Did it impose a radical change in rhythms, routines, relationships, obligations and rights? Yes.
Did it highlight what every environmentalist has been repeating relentlessly for over thirty years, and what should be clear to everyone, at least as clear as the fact that ice is melted by heat and that the earth turns around its own axis? Yes. Or at least one must hope so.
Did the technological revolution (specifically the digital one), which has involved the entire planet, allow us to deal with the unexpected pandemic – and the resulting crisis – with greater capacities (in terms of both quality and quantity) than we would have been able to even just 15 years ago? Or 10? Or 5? Without a doubt.
Did it enable closeness, even if only virtually, between teachers and pupils, grandparents and their grandchildren, employers and employees, colleagues, doctors and patients, friends, partners and relatives who were kept apart? I believe so.
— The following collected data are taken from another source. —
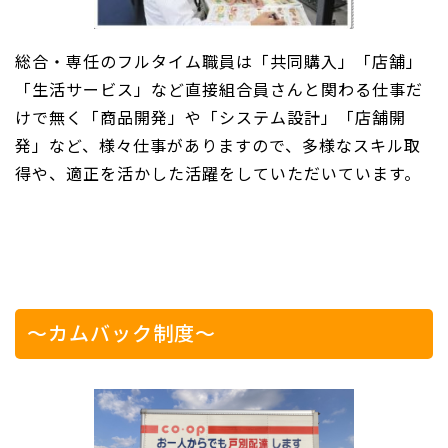
総合・専任のフルタイム職員は「共同購入」「店舗」
「生活サービス」など直接組合員さんと関わる仕事だ
けで無く「商品開発」や「システム設計」「店舗開
発」など、様々仕事がありますので、多様なスキル取
得や、適正を活かした活躍をしていただいています。
～カムバック制度～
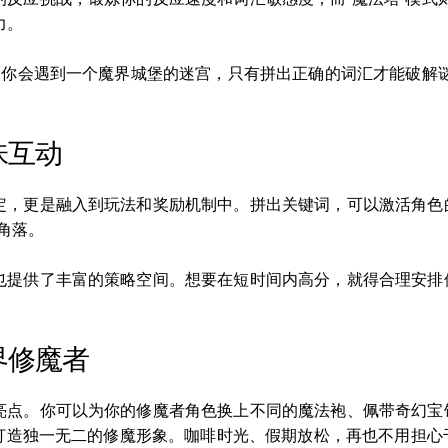
力。
素。你会遇到一个魔界城堡的迷宫，只有拼出正确的词汇才能破解
味互动
，更是融入到玩法和奖励机制中。拼出关键词，可以激活角色的特
暗角落。
也提供了丰富的策略空间。想要在短时间内高分，就得合理安排
界修魔者
亮点。你可以为你的修魔者角色换上不同的魔法袍、佩带奇幻宝
好打造独一无二的修魔形象。咖啡时光、假期放松，再也不用担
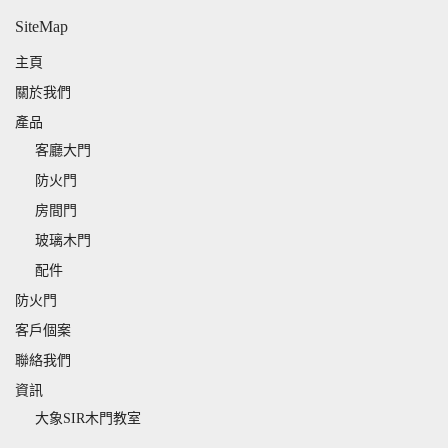
SiteMap
主頁
關於我們
產品
客廳大門
防火門
房間門
玻璃木門
配件
防火門
客戶個案
聯絡我們
資訊
大象SIR木門教室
Does all of this mean that technology leaves nobody behind, doesn’t discriminate, and resolves all problems? No, it does not. The pandemic and the healthcare crisis (and the knock-on effect it had on the economy, society and businesses… ) strongly emphasized inequalities that were already present in our society in 2020. Every body and organization I happened to be in touch with (many of which are featured in these pages) underlined how much the object (I prefer subject) of their work was the most hard hit and discriminated against by the Covid-19 emergency. Those who work in the performing arts lamented the loss of audiences and performances; those who care for the elderly felt their own health was put seriously at risk; those who work with the disabled underlined how much the changes imposed by the various decrees upset the routines, care and support provided to those in their care; those who teach suffered from the distance imposed on them between them and their students, the lack of everyday contact – and children experienced this loss too.
Children were asked to make an even greater effort than I think we all realized, during the lockdown and in the months that followed.
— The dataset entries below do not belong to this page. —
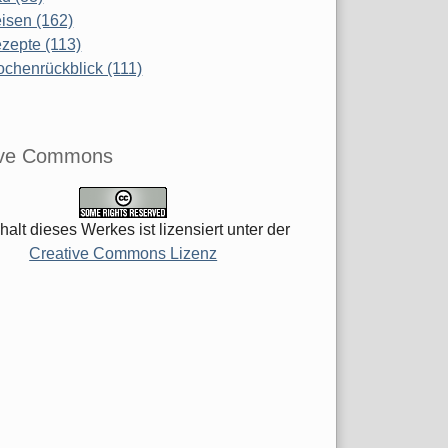
isen (162)
zepte (113)
chenrückblick (111)
ive Commons
halt dieses Werkes ist lizensiert unter der
Creative Commons Lizenz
Which of these parties is right? All of them.
Who wins the sad competition of being the most discriminated against? Women who are victims of domestic violence – locked into their homes with their jailors? Foreign workers who are not legally permitted to work and lost their only source of income? The children who did not have access to online schooling? The small businesses that had to close and were never able to reopen? I couldn’t say.
But I do know that technology is a tool we have at our disposal that is very useful, but won’t be our salvation.
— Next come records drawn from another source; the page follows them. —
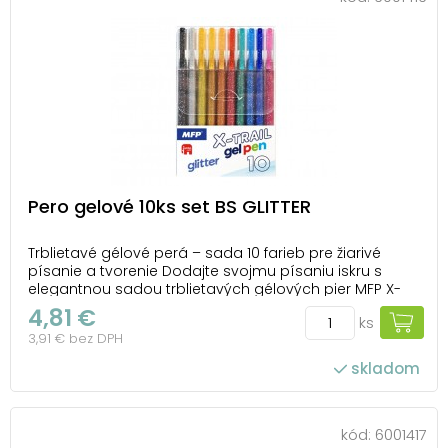
Pero gelové 10ks set BS GLITTER
Trblietavé gélové perá – sada 10 farieb pre žiarivé
písanie a tvorenie Dodajte svojmu písaniu iskru s
elegantnou sadou trblietavých gélových pier MFP X-
TRAIL Glitter. Táto sada desiatich farieb s jemným
4,81 €
ks
glitrovým efektom premení každý nápis na malý
3,91 € bez DPH
kúsok umenia. Perá píšu hladko a rovnomerne, ...
skladom
kód:
6001417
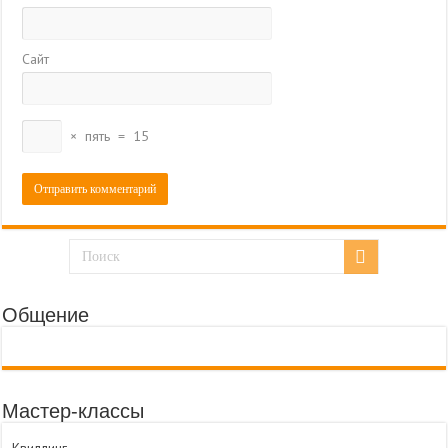
Сайт
×
пять
=
15
Общение
Мастер-классы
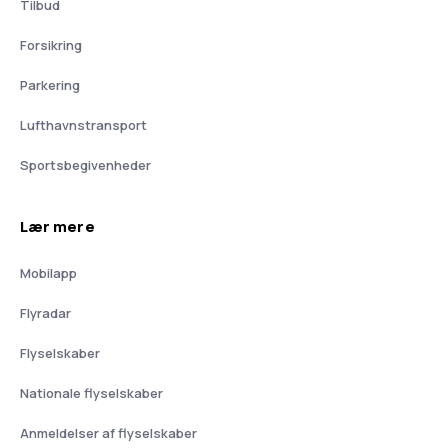
Tilbud
Forsikring
Parkering
Lufthavnstransport
Sportsbegivenheder
Lær mere
Mobilapp
Flyradar
Flyselskaber
Nationale flyselskaber
Anmeldelser af flyselskaber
It was helpful, a fundamental source of support, and it will continue to be, but it isn’t all-encompassing, it doesn’t reach those who (whether by choice or fate) don’t use it, haven’t had the opportunity to learn how to use it, to practice, to master it. ISTAT (the Italian National Institute of Statistics) has published its annual report on Italy for 2020 and the data provide clear evidence of pre-Covid-19 inequalities: in 2019 over 1.6 million families lived in absolute poverty (so if we assume that each family unit is composed on average of four members, that makes over 4 million people ). This is a piece of data that must be considered. Furthermore, given that the number of individuals who possess a third-level qualification is considered an indicator of the level of education in a country, we read that in Italy the percentage of these individuals is 62.2%, decidedly lower than the European average (78.7% in the EU 28). Poverty and the level of education are two national factors that we cannot disregard in this context.
Over 6 million families (equal to 24.2% of all Italian families) are not “online” and these families are concentrated in the South, and the minors (children between the ages of 6 and 17, those who are obligated to attend school) who have neither a tablet nor a computer make up 7.5% in the North and 19% in the South.
It is therefore fundamental to guarantee equal access to opportunities (to study, train, grow, but also to survive, work, to opportunities for socialization … ) to all, without distinction, and the State must invest and become the guarantor of these opportunities. Could this be the solution? I don’t know, but it would certainly be a start.